AIM OF THE EXERCISE » Copy each line of the data below with the word "works".

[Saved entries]

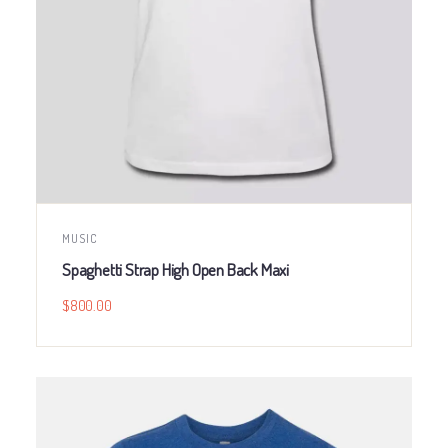
MUSIC
Spaghetti Strap High Open Back Maxi
$
800.00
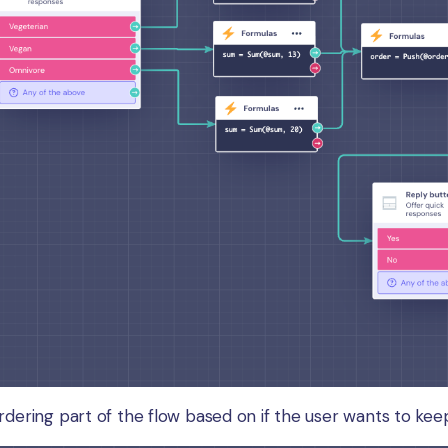
rdering part of the flow based on if the user wants to kee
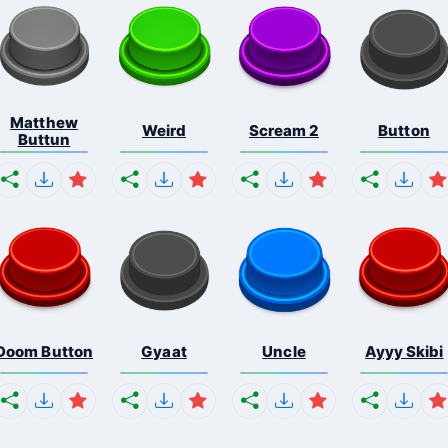
Matthew
Weird
Scream 2
Button
Buttun
Doom Button
Gyaat
Uncle
Ayyy Skibi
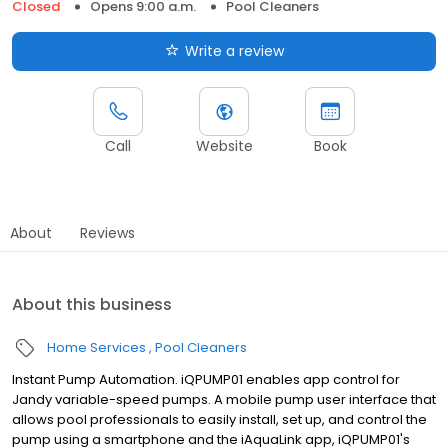
Closed
Opens 9:00 a.m.
Pool Cleaners
Write a review
Call
Website
Book
About
Reviews
About this business
Home Services
Pool Cleaners
Instant Pump Automation. iQPUMP01 enables app control for
Jandy variable-speed pumps. A mobile pump user interface that
allows pool professionals to easily install, set up, and control the
pump using a smartphone and the iAquaLink app, iQPUMP01's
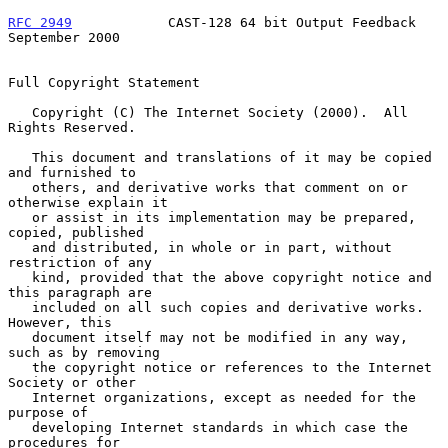
RFC 2949
            CAST-128 64 bit Output Feedback       
September 2000
Full Copyright Statement

   Copyright (C) The Internet Society (2000).  All 
Rights Reserved.

   This document and translations of it may be copied 
and furnished to

   others, and derivative works that comment on or 
otherwise explain it

   or assist in its implementation may be prepared, 
copied, published

   and distributed, in whole or in part, without 
restriction of any

   kind, provided that the above copyright notice and 
this paragraph are

   included on all such copies and derivative works.  
However, this

   document itself may not be modified in any way, 
such as by removing

   the copyright notice or references to the Internet 
Society or other

   Internet organizations, except as needed for the 
purpose of

   developing Internet standards in which case the 
procedures for
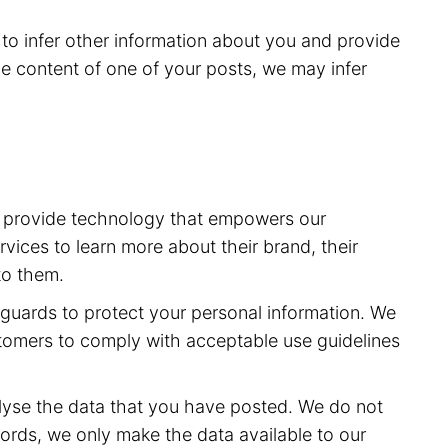
to infer other information about you and provide
e content of one of your posts, we may infer
to provide technology that empowers our
vices to learn more about their brand, their
to them.
feguards to protect your personal information. We
stomers to comply with acceptable use guidelines
lyse the data that you have posted. We do not
ords, we only make the data available to our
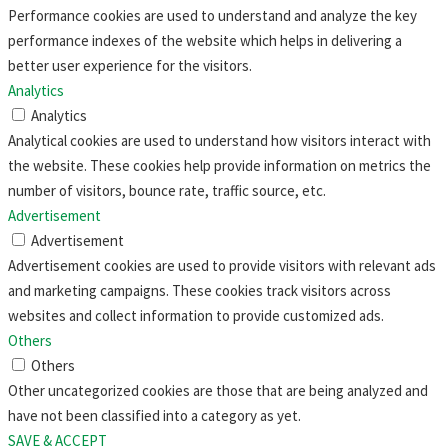
Performance cookies are used to understand and analyze the key
performance indexes of the website which helps in delivering a
better user experience for the visitors.
Analytics
Analytics
Analytical cookies are used to understand how visitors interact with
the website. These cookies help provide information on metrics the
number of visitors, bounce rate, traffic source, etc.
Advertisement
Advertisement
Advertisement cookies are used to provide visitors with relevant ads
and marketing campaigns. These cookies track visitors across
websites and collect information to provide customized ads.
Others
Others
Other uncategorized cookies are those that are being analyzed and
have not been classified into a category as yet.
SAVE & ACCEPT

EXPECTED ANSWER »
   others, and derivative works that comment on or 
   included on all such copies and derivative works.  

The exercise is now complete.